Price Watch Conor PopeYou spot the prices, we ask the questions
Christine O'Rourke went in search of a good quality mattress recently and identified the Sealy "Bonne Nuit" brand as the one for her. "Arnotts quoted me a whopping €2,200 for a six-footer - and this is just the mattress, not the bed," she writes. Wisely, she decided to so some research and went online, where she found prices in the UK coming in at between £600-800.
"I rang the manufacturer and found out who in the North stocked these mattresses. I ended up buying the mattress from Patrick Collins Furniture on Andersonstown Road in Belfast for £475 - around €700 - plus a €70 delivery charge."
She points out that this price was not a sale price and she was offered it without having to haggle. "I queried this massive price difference with Arnotts. They didn't get back to me, except to ask me who I'd bought it off."
When she pursued the matter, she says, Arnotts told her their agent suggested the Northern Irish stockist may have been selling below cost. "In fact I had checked the price with another NI stockist who had also quoted me a price under £500 - they can hardly all be selling below cost!" When PriceWatch rang Arnotts, it was quoted a price of €2,260 for a six-foot Sealy Bonne Nuit mattress (the actual size is 180cm, slightly less than six feet).
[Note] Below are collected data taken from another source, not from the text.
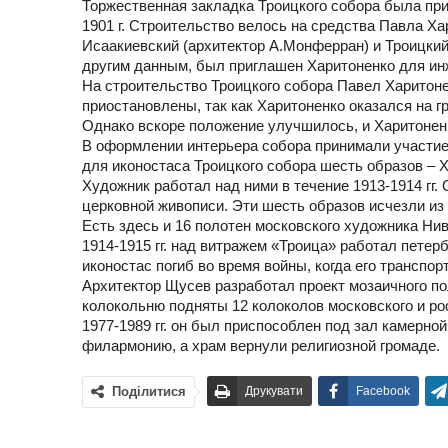
Торжественная закладка Троицкого собора была при
1901 г. Строительство велось на средства Павла Х
Исаакиевский (архитектор А.Монферран) и Троицкий 
другим данным, был приглашен Харитоненко для инж
На строительство Троицкого собора Павел Харитоне
приостановлены, так как Харитоненко оказался на г
Однако вскоре положение улучшилось, и Харитонен
В оформлении интерьера собора принимали участие
для иконостаса Троицкого собора шесть образов – Х
Художник работал над ними в течение 1913-1914 гг
церковной живописи. Эти шесть образов исчезли из 
Есть здесь и 16 полотен московского художника Нив
1914-1915 гг. над витражем «Троица» работал пете
иконостас погиб во время войны, когда его транспор
Архитектор Щусев разработал проект мозаичного по
колокольню подняты 12 колоколов московского и ро
1977-1989 гг. он был приспособлен под зал камерной
филармонию, а храм вернули религиозной громаде.
Поділитися
Друкувати
Facebook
Patrick Collins in Belfast, meanwhile, was willing to sell the same mattress for £475, plus a £58.75 delivery charge, or €783 including delivery. Michael Collins of the Northern Ireland outlet said that while furniture sellers in Northern Ireland in general would have smaller profit margins than their counterparts in the Republic, they were not selling this mattress below cost.
A spokesman for Silent Night, the company which distributes the bed north and south of the Border, said the recommended retail price (RRP) of the mattress in the UK was £992 or €1,357. The spokesman said it had a pricing structure in the Republic "which may be slightly more than the UK but there is a justification for that". The justification, he said, included shipping costs, as well as higher VAT and other overheads in the Republic. He also said online stores were able to offer discounted prices due to lower overheads.
When PriceWatch asked Arnotts to explain the price difference, a spokesman said the Bonne Nuit mattress was no longer on its shop floor and the prices quoted were catalogue prices. He said the company preferred not to sell beds to people without giving them a chance to lie on them and did not generally recommend people purchase beds out of the catalogue although it would quote prices.
When the Bonne Nuit mattress had last been on display in the store, the spokesman said, it was during the sale which finished at the end of July. At that stage it was retailing for €1,450 - still substantially more than it cost across the Border. The spokesman accepted that the price of Bonne Nuit was "standing out like a sore thumb" - other Sealy products seem to bear a closer resemblance to the RRP, he said, and promised the store would investigate the apparent anomaly further.